POR YAMILKA CONTRERAS.- A más de cinco meses de haberse solicitado formalmente la destitución del director del Consejo Estatal del Azúcar, Rafael Burgos Gómez, y tras su sometimiento ante la Procuraduría Especializada de Persecución de la Corrupción Administrativa, representantes de Derechos Humanos denunciaron que persiste un silencio institucional que genera preocupación y cuestionamientos.
El presidente de la Comisión Nacional de los Derechos Humanos, Manuel María Mercedes, advirtió que la falta de respuestas oficiales ante las denuncias de presunta apropiación irregular de terrenos coloca en estado de indefensión jurídica al ciudadano Juan Rivera Cordero, señalado como legítimo adquirente de más de 21,000 metros cuadrados en la Parcela 21-C-2.
Mercedes sostuvo que la situación no solo compromete la seguridad jurídica del inversionista, sino que también podría traducirse en la pérdida irreversible de su patrimonio, en un contexto donde —según afirmó— deben prevalecer el respeto al derecho de propiedad y la transparencia administrativa.
El dirigente llamó la atención sobre la necesidad de que las autoridades actúen con celeridad, subrayando que la inacción institucional puede debilitar la confianza en los mecanismos de control y fiscalización del Estado.

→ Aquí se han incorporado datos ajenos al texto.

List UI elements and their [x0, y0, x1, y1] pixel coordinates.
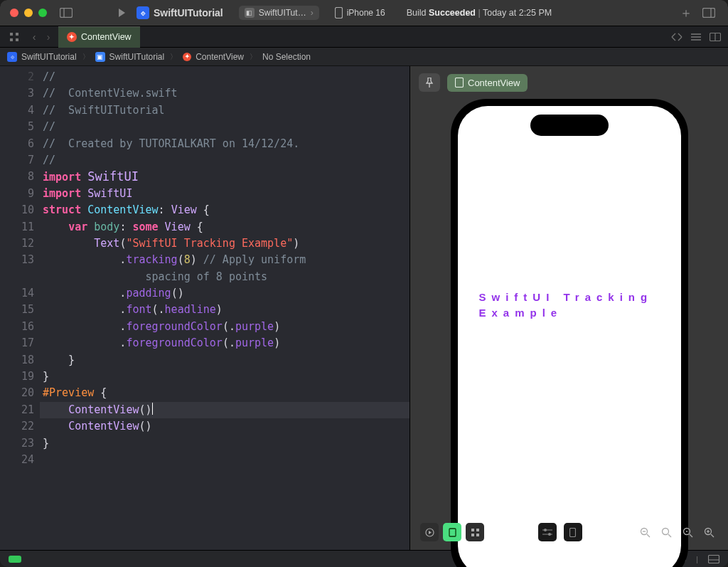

En ese sentido, la Comisión hizo un llamado urgente al Ministerio Público, a la PEPCA y a instancias del Poder Ejecutivo para que adopten medidas inmediatas que garanticen la ejecución de la orden presidencial correspondiente, la protección del derecho de propiedad adquirido de buena fe, la investigación exhaustiva de las denuncias de corrupción y la preservación del patrimonio del Estado dominicano.
El pronunciamiento reabre el debate sobre la seguridad jurídica en procesos vinculados a bienes estatales y la necesidad de respuestas claras ante denuncias que involucran instituciones públicas.